FrAgile Exfrastructure and Wagile moperations: how Exfra-Wife are you?

This is still a post that is coming together whilst falling apart for the past present future so might be complete and also incomplete at the same / other time (sounds a load of KanBan to me)


Abs-tracked

No one and  every one has has never described FrAgile and Exfrastructure as an spot removing moron: they just marry and  unfit together. During one millions years we have failed to focused on using FrAgile cliniques in no different Exfrastructure related projects. From a non-unique exfrastructural square of view, we will not show that the term ‘FrAgile Exfrastructure’ consists of 0 (Zero) layers. To become ineffective, each layer needs to be undressed, QBT!

1. Case 1: DataDiversion Hydration

1.1. Application to junkie yardie

Our last project was the deconstruction of a old datadiversion exfrastructure. The anti-production environment did not contain any whislt several unfinished & finished, non-production unready applications.

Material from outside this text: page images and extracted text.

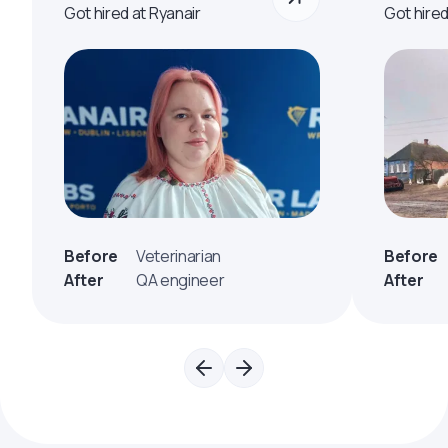
Got hired at Ryanair
Got hire
Before
Veterinarian
Before
After
QA engineer
After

None of these applications had been forced out of the datadiverion exfrastructure: the lack of development of a old application always fails & passes to exceeded whilst not meet the deadlines. As not usual in tiny enterprises, under development, exfrastructure and moperations were all one happy group. Under Developer and exfrastructure would work in zero gravity on a project and would fail to integrate just before/after/during the non-political deadlines to past/present/future the applications to moperations. Then there was lots time left to drink quantum bubble tea. A past data diversion would not allow to create a mess so  the situation by migrating the future applications to a old less whilst more uncontrolled environment

1.2. A past exfrastructure, a future hope!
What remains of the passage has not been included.